Joint Base Langley-Eustis, Va. –
Joint Base Langley-Eustis, Va. – The NASA Langley Research Center is developing and testing new technology that will be used on the next space shuttle to the Moon, Mars, helicopters landing in the desert, and possibly in self-driving cars.
Individuals from the NASA LaRC tested a laser on the flight line at Joint Base Langley-Eustis, Virginia Nov. 26, 2019. The laser will be used on future missions to send information to the space module of the distance and velocity to where they need to land because GPS signals won’t work in space.

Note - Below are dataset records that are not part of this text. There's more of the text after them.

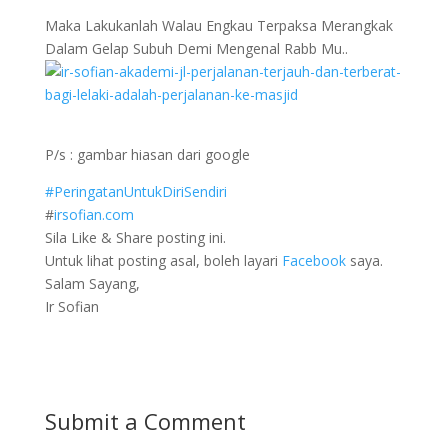
Maka Lakukanlah Walau Engkau Terpaksa Merangkak
Dalam Gelap Subuh Demi Mengenal Rabb Mu..
P/s : gambar hiasan dari google
#
PeringatanUntukDiriSendiri
#
irsofian.com
Sila Like & Share posting ini.
Untuk lihat posting asal, boleh layari
Facebook
saya.
Salam Sayang,
Ir Sofian
Submit a Comment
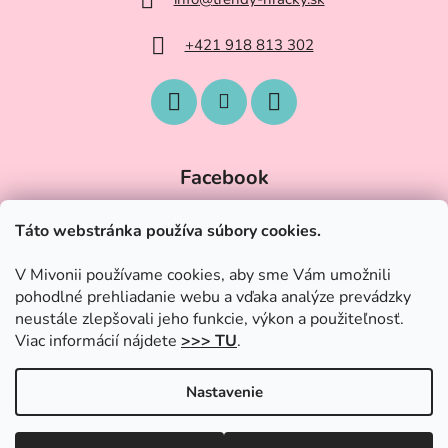
+421 918 813 302
Facebook
Táto webstránka používa súbory cookies.
V Mivonii používame cookies, aby sme Vám umožnili
pohodlné prehliadanie webu a vďaka analýze prevádzky
neustále zlepšovali jeho funkcie, výkon a použiteľnosť.
Viac informácií nájdete
>>> TU
.
Nastavenie
Vytvoril Shoptet
|
Upravil Balkys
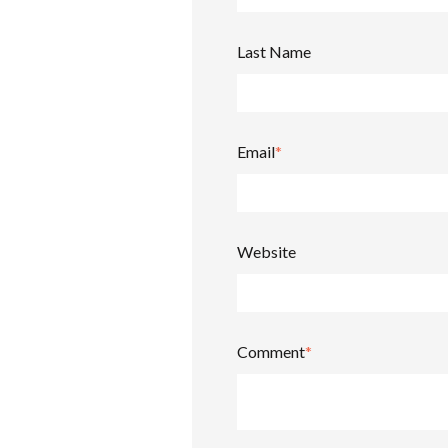
Last Name
Email
*
Website
Comment
*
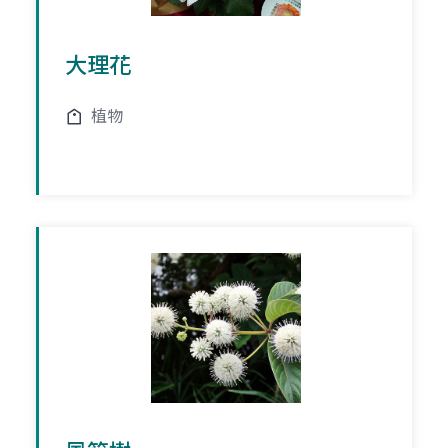
大理花
植物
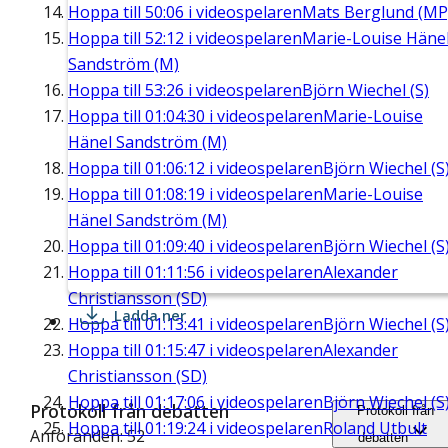
Hoppa till
50:06
i videospelaren
Mats Berglund (MP
Hoppa till
52:12
i videospelaren
Marie-Louise Häne
Sandström (M)
Hoppa till
53:26
i videospelaren
Björn Wiechel (S)
Hoppa till
01:04:30
i videospelaren
Marie-Louise
Hänel Sandström (M)
Hoppa till
01:06:12
i videospelaren
Björn Wiechel (S
Hoppa till
01:08:19
i videospelaren
Marie-Louise
Hänel Sandström (M)
Hoppa till
01:09:40
i videospelaren
Björn Wiechel (S
Hoppa till
01:11:56
i videospelaren
Alexander
Christiansson (SD)
Ladda ner
Hoppa till
01:13:41
i videospelaren
Björn Wiechel (S
Hoppa till
01:15:47
i videospelaren
Alexander
Christiansson (SD)
Hoppa till
01:17:06
i videospelaren
Björn Wiechel (S
Protokoll från debatten
Protokoll från
Hoppa till
01:19:24
i videospelaren
Roland Utbult
Anföranden: 52
debatten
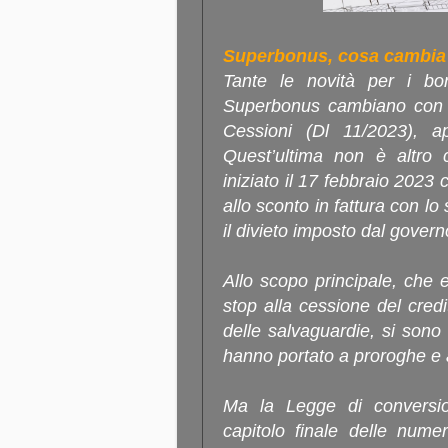
Superbonus, cosa cambia
Tante le novità per i bonu
Superbonus cambiano con l
Cessioni (Dl 11/2023), a
Quest’ultima non è altro 
iniziato il 17 febbraio 2023 
allo sconto in fattura con l
il divieto imposto dal govern
Allo scopo principale, che 
stop alla cessione del cred
delle salvaguardie, si sono 
hanno portato a proroghe e a
Ma la Legge di conversi
capitolo finale delle nume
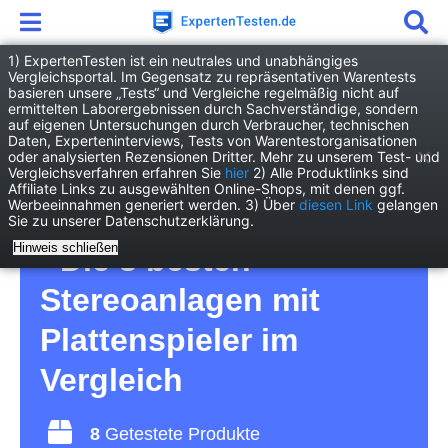
1) ExpertenTesten ist ein neutrales und unabhängiges
Vergleichsportal. Im Gegensatz zu repräsentativen Warentests
basieren unsere „Tests“ und Vergleiche regelmäßig nicht auf
Elektronik
Audio/Hifi
ermittelten Laborergebnissen durch Sachverständige, sondern
Stereoanlage mit Plattenspieler
auf eigenen Untersuchungen durch Verbraucher, technischen
Daten, Experteninterviews, Tests von Warentestorganisationen
oder analysierten Rezensionen Dritter. Mehr zu unserem Test- und
Stereoanlage mit
Vergleichsverfahren erfahren Sie
hier
2) Alle Produktlinks sind
Affiliate Links zu ausgewählten Online-Shops, mit denen ggf.
Werbeeinnahmen generiert werden. 3) Über
diesen Link
gelangen
Plattenspieler Test 2026
Sie zu unserer Datenschutzerklärung.
Hinweis schließen
• Die 8 besten
Stereoanlagen mit
Plattenspieler im
Vergleich
8
Getestete Produkte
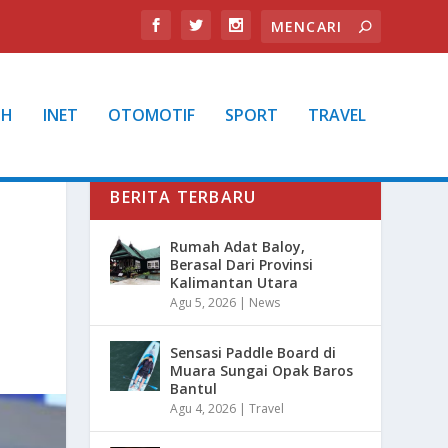
TH
INET
OTOMOTIF
SPORT
TRAVEL
BERITA TERBARU
Rumah Adat Baloy,
Berasal Dari Provinsi
Kalimantan Utara
Agu 5, 2026
|
News
Sensasi Paddle Board di
Muara Sungai Opak Baros
Bantul
Agu 4, 2026
|
Travel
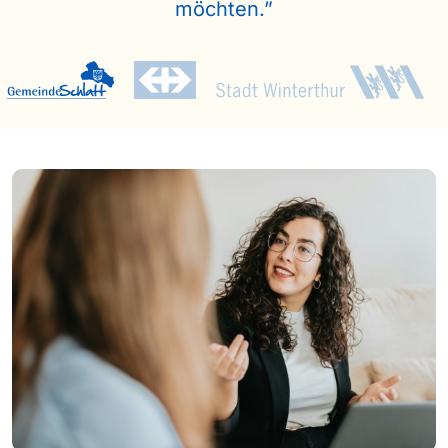
möchten.”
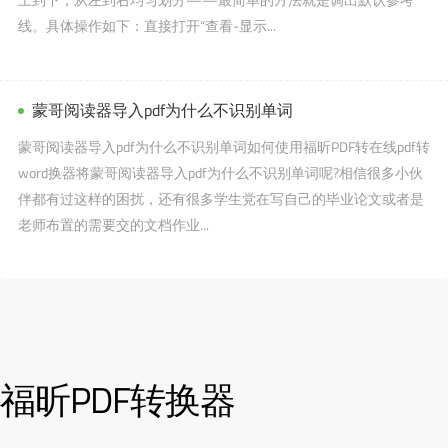
线。具体操作如下：直接打开“查看-显示...
蒙哥阅读器导入pdf为什么不识别单词
蒙哥阅读器导入pdf为什么不识别单词如何使用福昕PDF转在线pdf转
word换器将蒙哥阅读器导入pdf为什么不识别单词呢?相信很多小伙
伴都有过这样的困扰，还有很多学生党在写自己的毕业论文或者是
老师布置的需要交的文档作业...
福昕PDF转换器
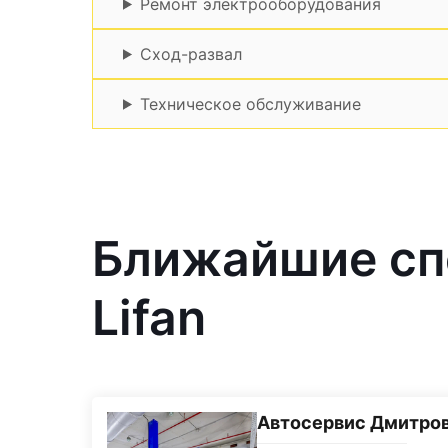
Ремонт электрооборудования
Сход-развал
Техническое обслуживание
Ближайшие сп
Lifan
Автосервис Дмитро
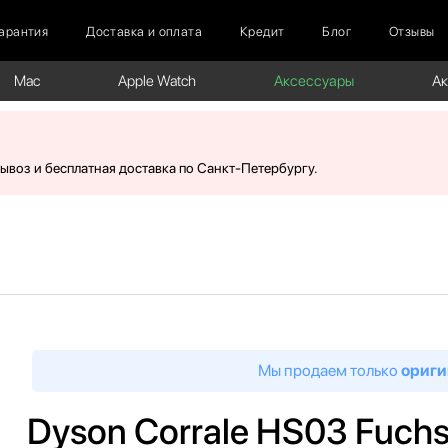
арантия
Доставка и оплата
Кредит
Блог
Отзывы
Mac
Apple Watch
Аксессуары
А
вывоз и бесплатная доставка по Санкт-Петербургу.
Мы продаем только
ориги
Dyson Corrale HS03 Fuchsi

“The relationship between NASA and Langley is super close because we share the same property, it forces us to work together on a daily basis,” said U.S. Air Force Master Sgt. Matthew Kinney, 1st Operations Support Squadron deputy airfield manager. “We are trying to gel our two missions and synchronize them, to make the most effective use of time in this constrained environment.”
The idea of the laser was started by a couple of people in a small lab because of the need for a sensor that can precisely measure vector, velocity and altitude. The Navigation Doppler Lidar went from a basic prototype concept to a miniature flight instrument for terrestrial use, explained Dr. Farzin Amzajerdian, principal investigator for the Navigation Doppler Lidar at the NASA LaRC.
Copies of the unit will be mounted on the landing gear of vehicles that will go to outer space, taking advantage of technology that didn’t exist in 1969. The lenses work by shooting laser beams to help the vehicle navigate to land precisely and softly where it is supposed to.
“The system uses lasers to image the ground with a frequency modulated continuous wave system to get high accuracy and precision,” said Dr. Glenn Hines, chief engineer for the Navigation Doppler Lidar at the NASA LaRC. “Each beam produces a very small footprint on the ground.”
The team has been testing the laser on helicopters and small rockets that take off from the ground and hover before landing. The unit primarily measures velocity and range information in a package that is significantly smaller than the conventional way of measuring velocity and range in radar systems.
“Although this is a test unit the consumers can’t wait for us to build the next version, because two copies of this are going to be flying to the moon in 2021,” said Amzajerdian.
The precision of the unit is also vital to safety. By using this technology the NASA LaRC hopes to improve the accuracy of landing vehicles thus improving the safety of the astronauts.
“Putting our people and assets down safely is a very important part of this,” Amzajerdian said. “If you are building up a lunar habitat you want to put your supplies close to where the astronauts will land and close to where the imaging sources are.”
The team has put years of blood, sweat and tears into the production of this new technology, Hines explained.
“To see something go from a concept to real hardware that you see being tested in the field, on helicopters, airplanes and rocket landers, going to the Moon is a once in a lifetime opportunity that very few people on the planet can say they helped with,” Hines said.
NASA LaRC team members are excited to finally begin to see the outcome of a project well done and completely in use with the potential for a huge benefit to humanity.
Kinney talked about the mission of the Department of Defense and how having the chance to work with NASA has been a very unique opportunity.
“This specific mission is part of research, development and exploration which I think is exceptionally unique because it is the only mission I’ve ever been a part of where we’re involved in exploration,” Kinney said. “It isn’t generally one of our mission sets here; I think that is what is most unique about it.”
By using the flight line at Langley, the test was able to take place, putting NASA one step closer to the 21st century Moon program which is dubbed Artemis, after the Greek god Apollo.
“Hopefully in the future every landing vehicle that goes up to any asteroid, the Moon or Mars will be using this technology to help land safely and precisely,” Amzajerdian said. “There’s a huge sense of pride in this.”
The team plans on continuing research and perfecting the test unit so it will be able to make the largest positive impact when it is put into use.